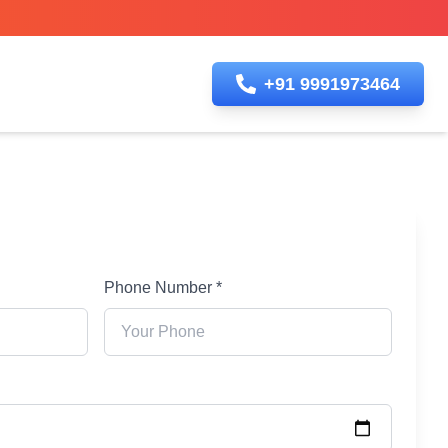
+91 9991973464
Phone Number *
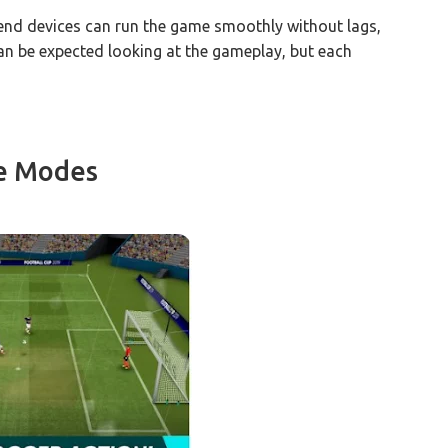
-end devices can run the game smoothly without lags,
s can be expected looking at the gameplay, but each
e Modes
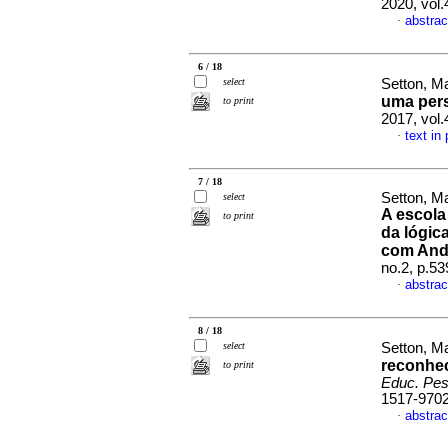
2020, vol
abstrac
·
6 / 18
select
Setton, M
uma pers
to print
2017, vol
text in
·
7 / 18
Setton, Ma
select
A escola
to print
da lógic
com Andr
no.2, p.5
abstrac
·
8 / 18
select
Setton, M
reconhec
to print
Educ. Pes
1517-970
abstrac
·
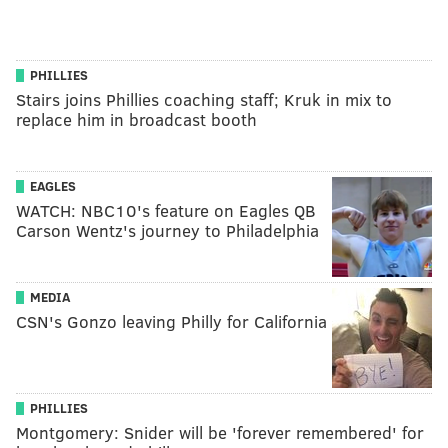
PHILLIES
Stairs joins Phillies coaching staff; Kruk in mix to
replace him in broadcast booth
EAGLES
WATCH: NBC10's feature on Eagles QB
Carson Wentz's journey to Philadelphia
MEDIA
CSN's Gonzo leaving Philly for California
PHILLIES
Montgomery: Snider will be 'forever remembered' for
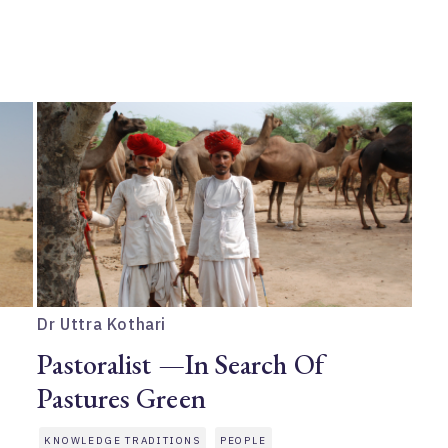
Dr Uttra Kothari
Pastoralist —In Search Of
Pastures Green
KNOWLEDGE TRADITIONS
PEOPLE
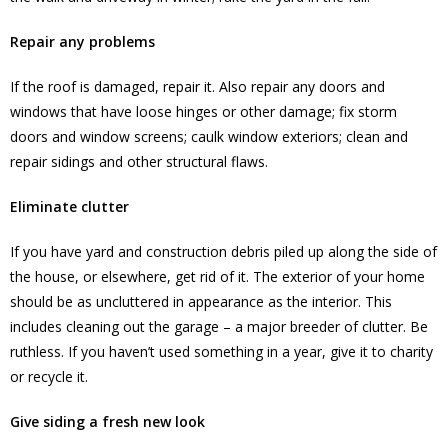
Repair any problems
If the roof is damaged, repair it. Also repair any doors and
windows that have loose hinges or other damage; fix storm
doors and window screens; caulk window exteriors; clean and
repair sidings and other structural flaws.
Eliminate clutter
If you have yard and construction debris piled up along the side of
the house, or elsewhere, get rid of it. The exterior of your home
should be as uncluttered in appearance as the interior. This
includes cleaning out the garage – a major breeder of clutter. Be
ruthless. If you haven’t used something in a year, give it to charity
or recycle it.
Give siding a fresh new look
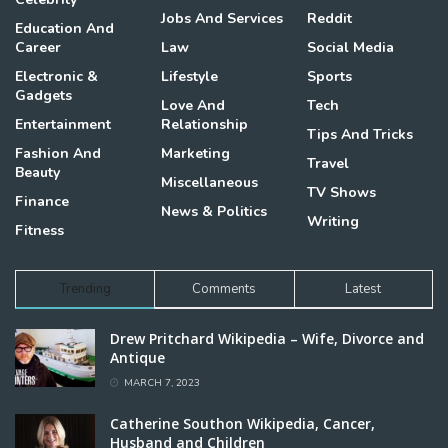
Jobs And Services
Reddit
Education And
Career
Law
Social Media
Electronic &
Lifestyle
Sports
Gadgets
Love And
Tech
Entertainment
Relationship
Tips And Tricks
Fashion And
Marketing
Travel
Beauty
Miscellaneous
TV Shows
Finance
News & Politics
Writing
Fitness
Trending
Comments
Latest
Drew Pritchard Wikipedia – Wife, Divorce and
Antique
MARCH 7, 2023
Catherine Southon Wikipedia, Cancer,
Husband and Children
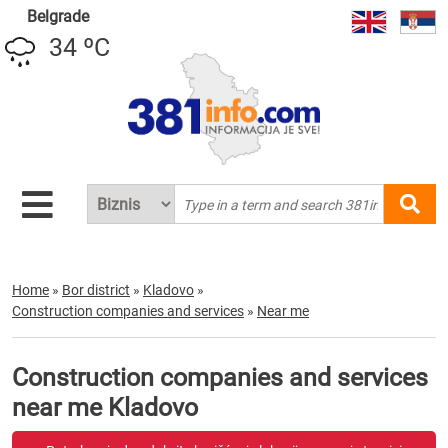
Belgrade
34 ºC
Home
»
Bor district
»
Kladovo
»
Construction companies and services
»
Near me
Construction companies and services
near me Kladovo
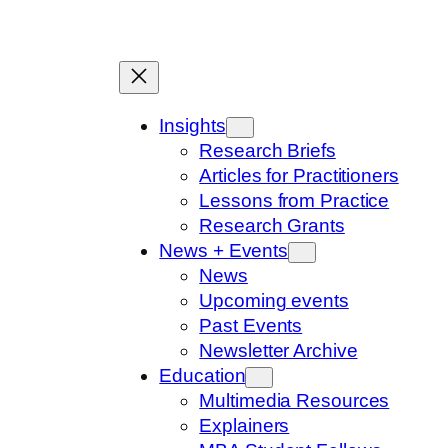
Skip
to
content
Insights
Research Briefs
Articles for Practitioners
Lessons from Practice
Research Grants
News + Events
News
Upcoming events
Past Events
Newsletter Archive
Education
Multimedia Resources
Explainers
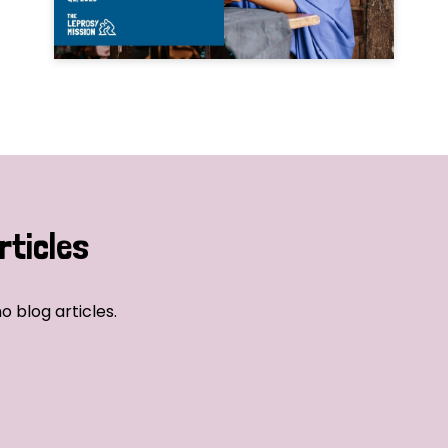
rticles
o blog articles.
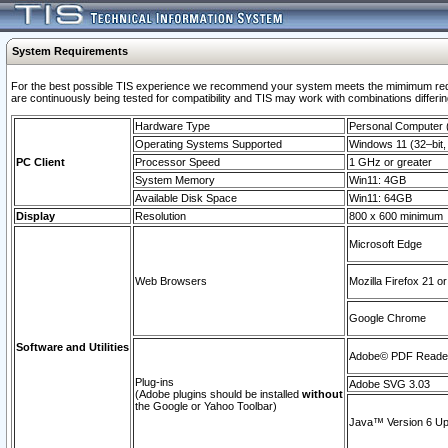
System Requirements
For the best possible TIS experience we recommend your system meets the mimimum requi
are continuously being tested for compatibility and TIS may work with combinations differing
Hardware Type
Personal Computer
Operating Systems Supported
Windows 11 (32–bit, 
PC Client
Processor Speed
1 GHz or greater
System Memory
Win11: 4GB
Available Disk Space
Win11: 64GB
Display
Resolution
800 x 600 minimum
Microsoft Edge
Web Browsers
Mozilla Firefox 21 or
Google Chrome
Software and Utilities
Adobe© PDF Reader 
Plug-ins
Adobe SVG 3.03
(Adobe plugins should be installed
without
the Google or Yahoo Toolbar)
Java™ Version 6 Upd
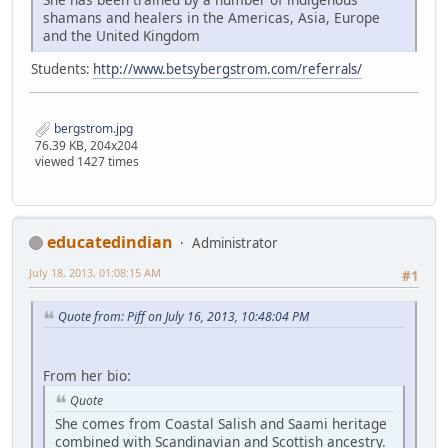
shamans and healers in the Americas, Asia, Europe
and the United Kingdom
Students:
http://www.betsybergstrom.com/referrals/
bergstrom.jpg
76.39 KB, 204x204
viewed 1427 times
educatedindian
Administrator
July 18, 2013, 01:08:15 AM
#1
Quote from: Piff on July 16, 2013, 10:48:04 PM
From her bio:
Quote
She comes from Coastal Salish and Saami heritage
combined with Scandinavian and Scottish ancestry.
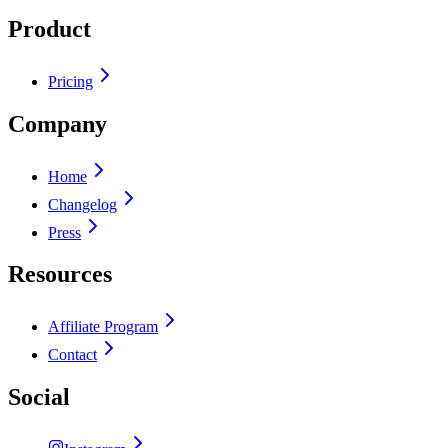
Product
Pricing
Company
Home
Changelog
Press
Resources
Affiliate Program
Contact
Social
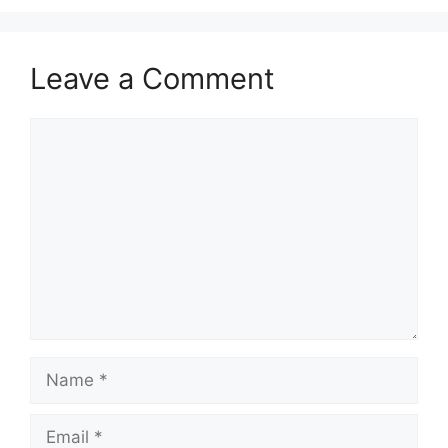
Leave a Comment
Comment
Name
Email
· · · ·
Show every line in the entries above that contains the string "other".

windows that have loose hinges or other damage; fix storm
repair sidings and other structural flaws.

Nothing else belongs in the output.